**TASK PROMPT**
Scan the entries below. Return every line that includes "timeframe".

---------- DATA PROVIDED ----------

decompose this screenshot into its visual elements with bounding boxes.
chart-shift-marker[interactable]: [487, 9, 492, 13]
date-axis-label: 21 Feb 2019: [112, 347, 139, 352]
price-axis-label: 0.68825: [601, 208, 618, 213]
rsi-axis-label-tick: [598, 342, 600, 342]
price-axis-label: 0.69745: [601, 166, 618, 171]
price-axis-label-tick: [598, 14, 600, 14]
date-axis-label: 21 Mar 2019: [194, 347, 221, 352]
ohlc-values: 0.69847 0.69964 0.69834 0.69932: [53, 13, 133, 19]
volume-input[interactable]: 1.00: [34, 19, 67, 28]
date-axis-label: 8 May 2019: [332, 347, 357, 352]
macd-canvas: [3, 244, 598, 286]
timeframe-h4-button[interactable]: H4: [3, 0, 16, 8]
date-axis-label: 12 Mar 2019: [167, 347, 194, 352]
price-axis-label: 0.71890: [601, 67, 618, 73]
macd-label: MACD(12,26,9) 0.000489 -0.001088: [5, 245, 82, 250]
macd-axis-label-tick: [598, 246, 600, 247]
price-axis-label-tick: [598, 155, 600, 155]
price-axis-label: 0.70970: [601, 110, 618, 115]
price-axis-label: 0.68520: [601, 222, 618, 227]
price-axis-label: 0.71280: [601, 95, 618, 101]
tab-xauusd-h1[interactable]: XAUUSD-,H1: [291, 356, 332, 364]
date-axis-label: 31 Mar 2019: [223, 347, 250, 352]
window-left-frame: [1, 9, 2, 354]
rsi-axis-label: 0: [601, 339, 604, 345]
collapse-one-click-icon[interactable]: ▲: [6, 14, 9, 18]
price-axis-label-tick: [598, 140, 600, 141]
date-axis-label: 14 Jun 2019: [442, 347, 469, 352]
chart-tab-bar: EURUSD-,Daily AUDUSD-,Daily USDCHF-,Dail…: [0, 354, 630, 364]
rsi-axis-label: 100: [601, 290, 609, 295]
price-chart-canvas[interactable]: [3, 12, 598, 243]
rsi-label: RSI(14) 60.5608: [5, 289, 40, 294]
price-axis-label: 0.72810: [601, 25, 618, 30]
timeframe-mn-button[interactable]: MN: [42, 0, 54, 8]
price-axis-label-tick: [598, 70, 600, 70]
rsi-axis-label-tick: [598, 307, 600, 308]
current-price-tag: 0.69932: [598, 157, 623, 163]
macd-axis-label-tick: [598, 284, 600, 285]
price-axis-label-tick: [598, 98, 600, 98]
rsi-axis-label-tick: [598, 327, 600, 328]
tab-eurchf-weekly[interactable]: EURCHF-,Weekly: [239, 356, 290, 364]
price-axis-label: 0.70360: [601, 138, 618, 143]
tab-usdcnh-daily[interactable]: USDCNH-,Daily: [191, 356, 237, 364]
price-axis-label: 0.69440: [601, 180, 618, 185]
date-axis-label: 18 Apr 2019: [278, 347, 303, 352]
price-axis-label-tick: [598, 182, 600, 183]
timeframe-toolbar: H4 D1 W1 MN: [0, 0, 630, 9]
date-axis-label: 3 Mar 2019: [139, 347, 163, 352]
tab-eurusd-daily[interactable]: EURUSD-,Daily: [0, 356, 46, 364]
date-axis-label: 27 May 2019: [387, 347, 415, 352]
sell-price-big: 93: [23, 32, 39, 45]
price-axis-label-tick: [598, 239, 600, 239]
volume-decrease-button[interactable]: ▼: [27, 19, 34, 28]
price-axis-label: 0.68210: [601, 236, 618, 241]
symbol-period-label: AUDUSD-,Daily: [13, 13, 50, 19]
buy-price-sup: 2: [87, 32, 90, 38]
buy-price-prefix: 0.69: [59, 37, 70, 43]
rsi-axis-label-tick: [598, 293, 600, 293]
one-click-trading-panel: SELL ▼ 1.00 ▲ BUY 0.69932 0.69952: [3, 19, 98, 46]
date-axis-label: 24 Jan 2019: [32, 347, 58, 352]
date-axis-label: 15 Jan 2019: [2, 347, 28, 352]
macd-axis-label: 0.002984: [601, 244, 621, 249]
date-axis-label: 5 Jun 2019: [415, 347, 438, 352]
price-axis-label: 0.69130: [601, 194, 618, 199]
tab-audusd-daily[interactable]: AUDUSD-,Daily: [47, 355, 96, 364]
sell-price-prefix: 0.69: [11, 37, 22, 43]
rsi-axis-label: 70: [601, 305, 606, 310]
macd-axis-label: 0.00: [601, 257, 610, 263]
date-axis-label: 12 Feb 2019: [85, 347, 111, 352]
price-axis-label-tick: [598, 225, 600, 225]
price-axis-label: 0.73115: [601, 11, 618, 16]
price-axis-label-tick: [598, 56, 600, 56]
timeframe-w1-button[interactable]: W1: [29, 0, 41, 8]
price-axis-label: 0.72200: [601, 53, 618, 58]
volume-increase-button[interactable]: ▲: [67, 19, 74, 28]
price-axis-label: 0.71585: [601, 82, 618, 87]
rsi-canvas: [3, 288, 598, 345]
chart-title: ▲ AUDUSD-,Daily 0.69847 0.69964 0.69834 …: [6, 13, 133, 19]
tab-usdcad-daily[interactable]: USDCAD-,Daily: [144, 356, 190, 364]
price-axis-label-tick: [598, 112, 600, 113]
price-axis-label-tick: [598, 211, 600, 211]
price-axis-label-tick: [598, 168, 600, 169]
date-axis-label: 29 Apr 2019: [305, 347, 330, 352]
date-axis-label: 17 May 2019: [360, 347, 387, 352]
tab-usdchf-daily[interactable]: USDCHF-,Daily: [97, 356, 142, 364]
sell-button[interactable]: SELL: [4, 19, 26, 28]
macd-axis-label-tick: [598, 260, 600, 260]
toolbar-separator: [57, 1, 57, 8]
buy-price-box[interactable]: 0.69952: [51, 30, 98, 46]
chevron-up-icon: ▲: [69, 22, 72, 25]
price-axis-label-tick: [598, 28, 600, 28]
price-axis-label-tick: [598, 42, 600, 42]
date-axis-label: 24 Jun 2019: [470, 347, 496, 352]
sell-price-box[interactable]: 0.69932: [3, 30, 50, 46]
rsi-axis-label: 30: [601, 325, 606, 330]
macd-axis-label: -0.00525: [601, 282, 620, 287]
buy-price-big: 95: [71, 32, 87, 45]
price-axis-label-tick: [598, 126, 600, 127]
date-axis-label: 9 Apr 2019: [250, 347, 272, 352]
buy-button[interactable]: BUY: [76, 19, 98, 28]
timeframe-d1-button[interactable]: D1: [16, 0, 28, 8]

----------

**WRITTEN ANSWER**
timeframe-h4-button[interactable]: H4: [3, 0, 16, 8]
timeframe-mn-button[interactable]: MN: [42, 0, 54, 8]
timeframe-toolbar: H4 D1 W1 MN: [0, 0, 630, 9]
timeframe-w1-button[interactable]: W1: [29, 0, 41, 8]
timeframe-d1-button[interactable]: D1: [16, 0, 28, 8]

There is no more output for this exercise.